Yeah, doesn't the kids mom realize by sending the kid in a kkk outfit she simply highlights the history of the democrats...


----------



## Steve (Nov 5, 2013)

billc said:


> Yeah, doesn't the kids mom realize by sending the kid in a kkk outfit she simply highlights the history of the democrats...


Ha.  I'm just guessing, but I'm pretty sure that the mom isn't a democrat.  Maybe, but not likely.


----------



## ballen0351 (Nov 5, 2013)

Steve said:


> Outraged by stupid ****?  I don't know, crushing.  If a kid showed up at my daughter's elementary school wearing a KKK outfit, or a slutty tree outfit, or a hitler outfit or something along those lines, I'd have a problem with it.  Outrage is a strong word, but I think it could fit, because I do find a KKK costume on a 7 year old to be outrageous.   Why is that stupid to you?
> 
> Here's another question.  Is there an outfit that would be out of bounds, in your opinion?  What would cause an appropriate level of outrage?  If a 7 year old dressed up as Osama Bin Laden?  What about a prostitute?  I ask, because I'm trying to figure out first, if there's a line in your opinion.  And if so, where is that line?  Can you give an example of any costume you would deem outrageous for a 7 year old?

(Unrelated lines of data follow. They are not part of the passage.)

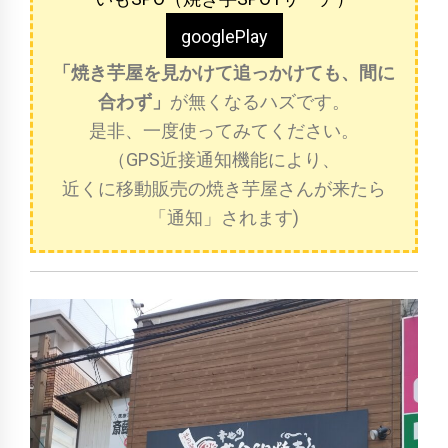
googlePlay
「焼き芋屋を見かけて追っかけても、間に
合わず」
が無くなるハズです。
是非、一度使ってみてください。
（GPS近接通知機能により、
近くに移動販売の焼き芋屋さんが来たら
「通知」されます)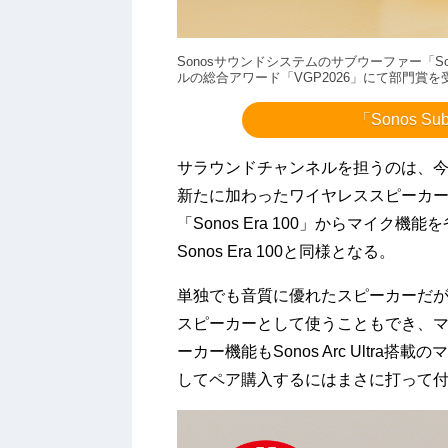
Sonosサウンドシステムのサブウーファー「Son
ルの総合アワード「VGP2026」にて部門賞
「Sonos S
サラウンドチャンネルを担うのは、今年
新たに加わったワイヤレススピーカー「So
「Sonos Era 100」からマイ
Sonos Era 100と同様となる。
単独でも音質に優れたスピーカーだが、So
スピーカーとして使うこともでき、
ーカー機能もSonos Arc Ultr
してペア購入するにはまさに打って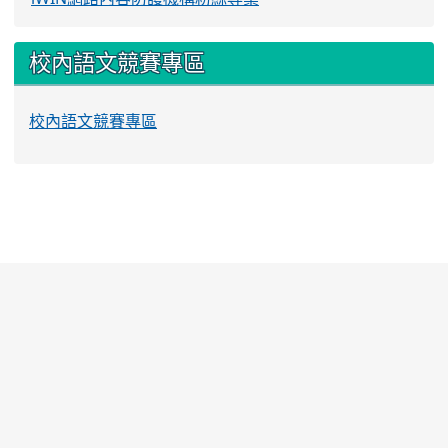
校內語文競賽專區
校內語文競賽專區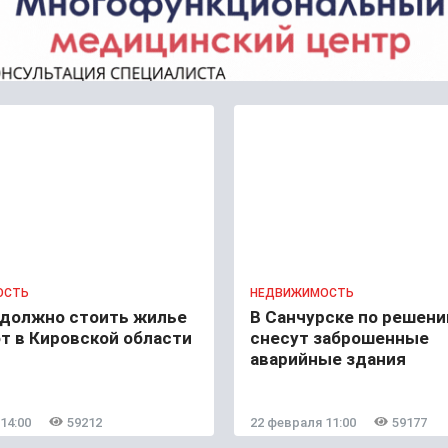
ОСТЬ
НЕДВИЖИМОСТЬ
 должно стоить жилье
В Санчурске по решени
т в Кировской области
снесут заброшенные
аварийные здания
14:00
59212
22 февраля 11:00
59177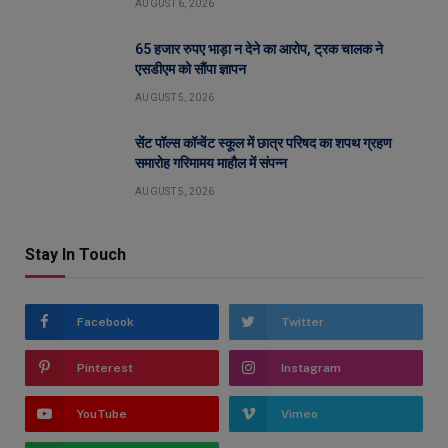
AUGUST 6, 2026
65 हजार रुपए भाड़ा न देने का आरोप, ट्रक चालक ने
एसडीएम को सौंपा ज्ञापन
AUGUST 5, 2026
सेंट पॉल्स कॉन्वेंट स्कूल में छात्र परिषद का शपथ ग्रहण
समारोह गरिमामय माहौल में संपन्न
AUGUST 5, 2026
Stay In Touch
Facebook
Twitter
Pinterest
Instagram
YouTube
Vimeo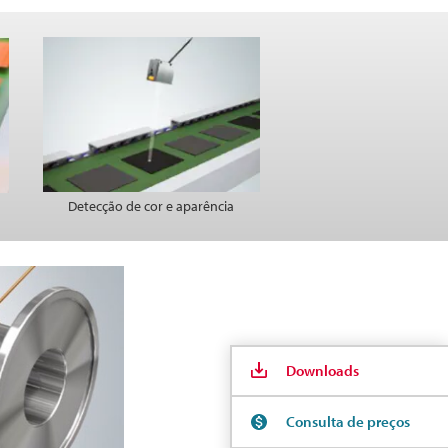
Detecção de cor e aparência
Downloads
Consulta de preços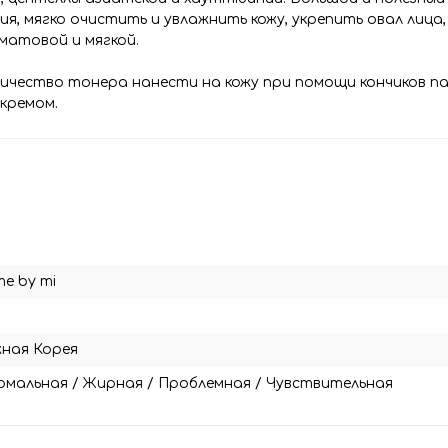
я, мягко очистить и увлажнить кожу, укрепить овал лица
 матовой и мягкой.
личество тонера нанести на кожу при помощи кончиков па
кремом.
e by mi
ная Корея
рмальная
/
Жирная
/
Проблемная
/
Чувствительная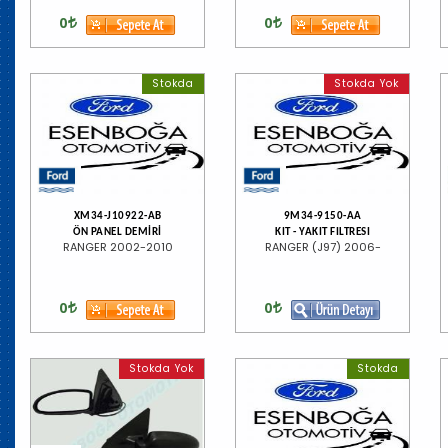
0
0
Stokda
Stokda Yok
XM34-J10922-AB
9M34-9150-AA
ÖN PANEL DEMİRİ
KIT - YAKIT FILTRESI
RANGER 2002-2010
RANGER (J97) 2006-
0
0
Stokda Yok
Stokda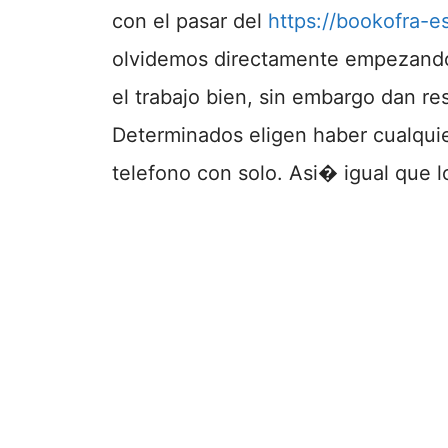
con el pasar del
https://bookofra-e
olvidemos directamente empezand
el trabajo bien, sin embargo dan r
Determinados eligen haber cualquie
telefono con solo. Asi� igual que l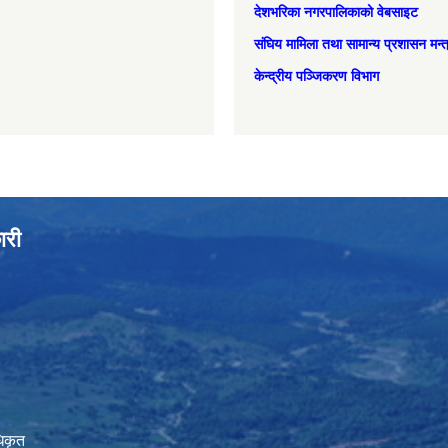
देशभरिका नगरपालिकाको वेबसाइट
संघिय मामिला तथा सामान्‍य प्रशासन मन्
केन्द्रीय पञ्जिकरण विभाग
ारी
िकृत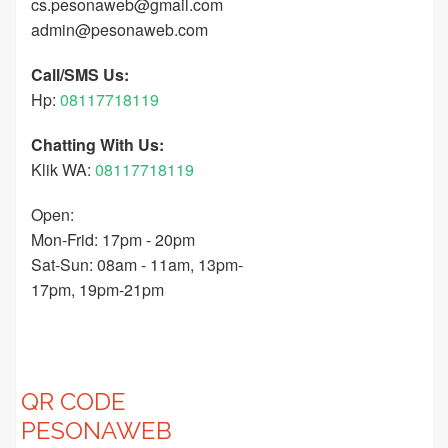
cs.pesonaweb@gmail.com
admin@pesonaweb.com
Call/SMS Us:
Hp:
08117718119
Chatting With Us:
Klik WA:
08117718119
Open:
Mon-Frid: 17pm - 20pm
Sat-Sun: 08am - 11am, 13pm-
17pm, 19pm-21pm
QR CODE
PESONAWEB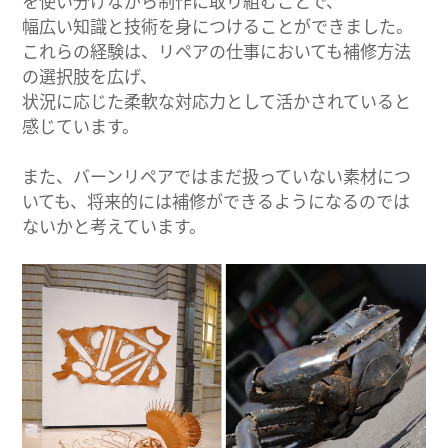
を使い分けながら制作に取り組むことで、
幅広い知識と技術を身につけることができました。
これらの経験は、リペアの仕事においても補修方法
の選択肢を広げ、
状況に応じた柔軟な対応力として活かされていると
感じています。
また、バーンリペアではまだ扱っていない素材につ
いても、将来的には補修ができるようになるのでは
ないかと考えています。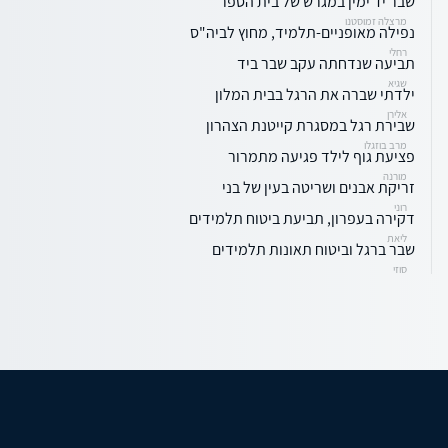
שבר יד ימין במגרש של בית הספר
מרצלה זמוסטנו
נפילה מאופניים-תלמיד, מחוץ לביה"ס
רחלי
תביעה שנדחתה עקב שבר ביד
שגיא
ילדתי שברה את הרגל בבית המלון
אלירן
שבירת רגל במסגרת קייטנת הצהרון
מרב בוזגלו
פציעת גוף לילד פגיעה מתמרור
מורנה
זריקת אבנים ושריטה בעין של בני
רוני
דקירה בעפרון, תביעת ביטוח תלמידים
ליאת
שבר ברגל וביטוח תאונות תלמידים
סוזי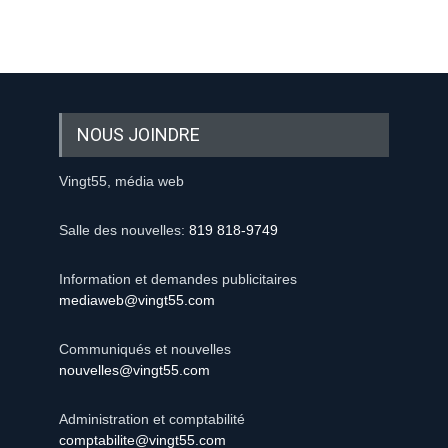
NOUS JOINDRE
Vingt55, média web
Salle des nouvelles:
819 818-9749
Information et demandes publicitaires
mediaweb@vingt55.com
Communiqués et nouvelles
nouvelles@vingt55.com
Administration et comptabilité
comptabilite@vingt55.com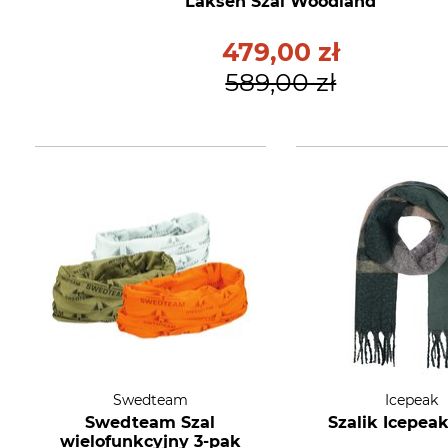
Laksen Szal Woodland
479,00 zł
589,00 zł
Swedteam
Icepeak
Swedteam Szal
Szalik Icepea
wielofunkcyjny 3-pak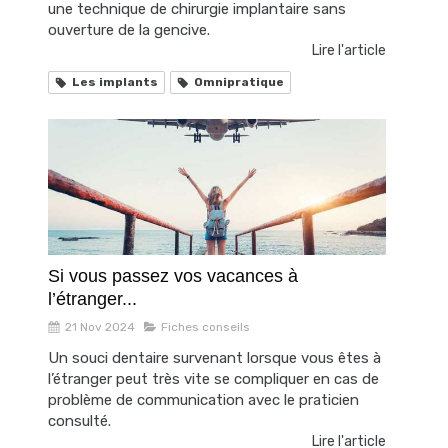
une technique de chirurgie implantaire sans
ouverture de la gencive.
Lire l'article
Les implants
Omnipratique
Si vous passez vos vacances à
l’étranger...
21 Nov 2024
Fiches conseils
Un souci dentaire survenant lorsque vous êtes à
l’étranger peut très vite se compliquer en cas de
problème de communication avec le praticien
consulté.
Lire l'article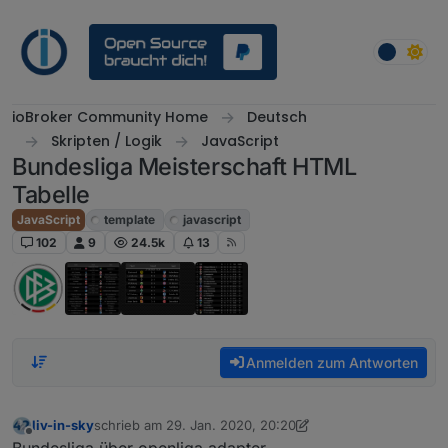
Weiter zum Inhalt
ioBroker Community Home
Deutsch
Skripten / Logik
JavaScript
Bundesliga Meisterschaft HTML
Tabelle
JavaScript
template
javascript
102
9
24.5k
13
Anmelden zum Antworten
liv-in-sky
schrieb am
29. Jan. 2020, 20:20
zuletzt editiert von liv-in-sky
7. Feb. 2020, 16:55
Offline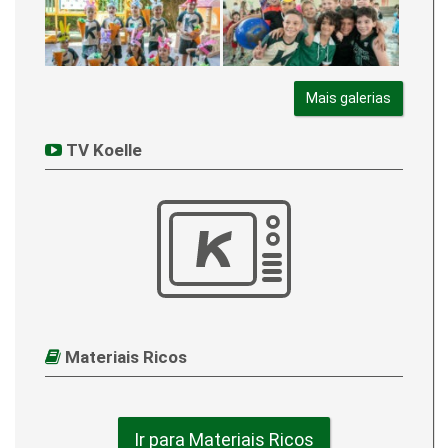
Mais galerias
TV Koelle
Materiais Ricos
Ir para Materiais Ricos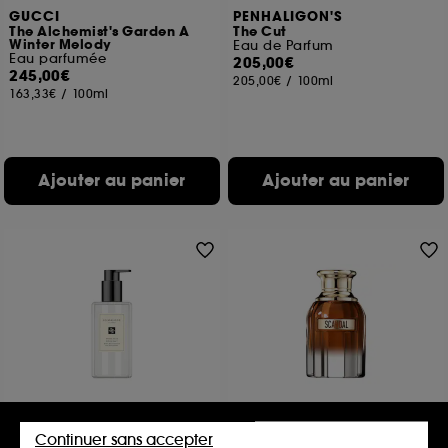
GUCCI
PENHALIGON'S
The Alchemist's Garden A
The Cut
Winter Melody
Eau de Parfum
Eau parfumée
205,00€
245,00€
205,00€
/
100ml
163,33€
/
100ml
Ajouter au panier
Ajouter au panier
JO MALONE LONDON
JEAN PAUL GAULTIER
Wood Sage & Sea Salt
Scandal Elixir
Continuer sans accepter
Gel Moussant
Parfum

I'm a little surprised that you didn't know racism exists all over the place.  You think this is the first 7 year old dressed like a Klansman.


----------



## Dinkydoo (Nov 5, 2013)

I understand why there would be outrage but I find it a strange peculiarity of our society that dressing up as something like Jack The Ripper for Halloween might be deemed by most as acceptable, but going as a modern day 'monster' like Hitler would be an atrocity.


----------



## Steve (Nov 5, 2013)

ballen0351 said:


> I'm a little surprised that you didn't know racism exists all over the place.  You think this is the first 7 year old dressed like a Klansman.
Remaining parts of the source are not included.